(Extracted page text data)
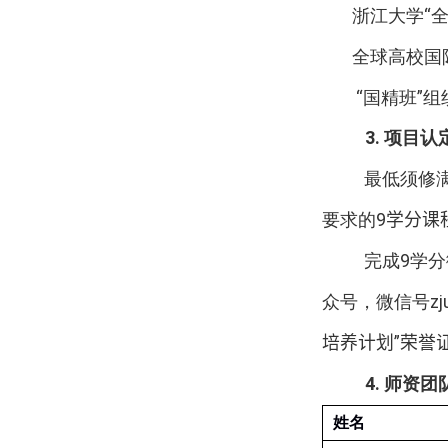
浙江大学“
全球高校国
“
国精班”
3.
项目认
最低须修
要求的
9
学分课
完成
9
学分
众号，微信号
zj
培养计划
”
荣誉
4.
师资团
姓名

→ **What you will do**
The records above are to be reproduced exactly; the pictures are to be left out.

→ **Answer to the exercise**
浙江大学“
全球高校国
“
国精班”
3.
项目认
最低须修
要求的
9
学分课
完成
9
学分
众号，微信号
zj
培养计划
”
荣誉
4.
师资团
姓名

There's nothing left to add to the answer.